El dinero de Kenji fue suficiente para cuidar a Hotaru algunos años antes de verse obligada a trabajar, tenía un título de enfermera, por lo que cuando cumplió cuatro no dudó en inscribirla en el jardín infantil más cercano. “Volveré cuando el sol esté más bajo que las montañas” había acostumbrado a decirle cada mañana, aun así cuando había demasiado trabajo no tenía más opción que llegar un par de horas tarde, la primera vez la encontró llorando creyendo que la había abandonado.
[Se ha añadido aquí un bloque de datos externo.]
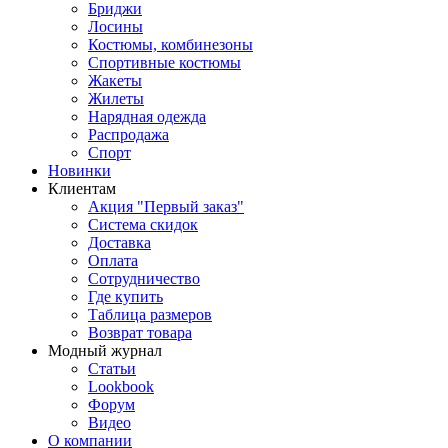
Бриджи
Лосины
Костюмы, комбинезоны
Спортивные костюмы
Жакеты
Жилеты
Нарядная одежда
Распродажа
Спорт
Новинки
Клиентам
Акция "Первый заказ"
Система скидок
Доставка
Оплата
Сотрудничество
Где купить
Таблица размеров
Возврат товара
Модный журнал
Статьи
Lookbook
Форум
Видео
О компании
A medida que fue adquiriendo madurez con una sorprendente facilidad Hotaru aprendió a cocinar. Era esa época cuando estaba en el Hospital hasta doce horas, y perfeccionaba sus estudios en fin de semana, por lo que además de la cena eran escasos los momentos que disfrutaban juntas. La situación empeoró cuando le ofrecieron hacer turnos, para ese entonces Hotaru ya tenía diez años, y fue la primera vez que pasó una noche sola…
- Recuerda apagar la luz, cerrar las ventanas y la puerta principal antes de ir a la cama ¿ok?
Hotaru asintió, pero continuaba pareciéndole insegura.
- ¿puedo dejar prendida la luz del pasillo?
- sólo esa- sonrió acariciándole la cabeza- si pasa algo sólo llámame, tendré el celular en el bolsillo.
Hotaru seguía cada uno de sus movimientos, en silencio.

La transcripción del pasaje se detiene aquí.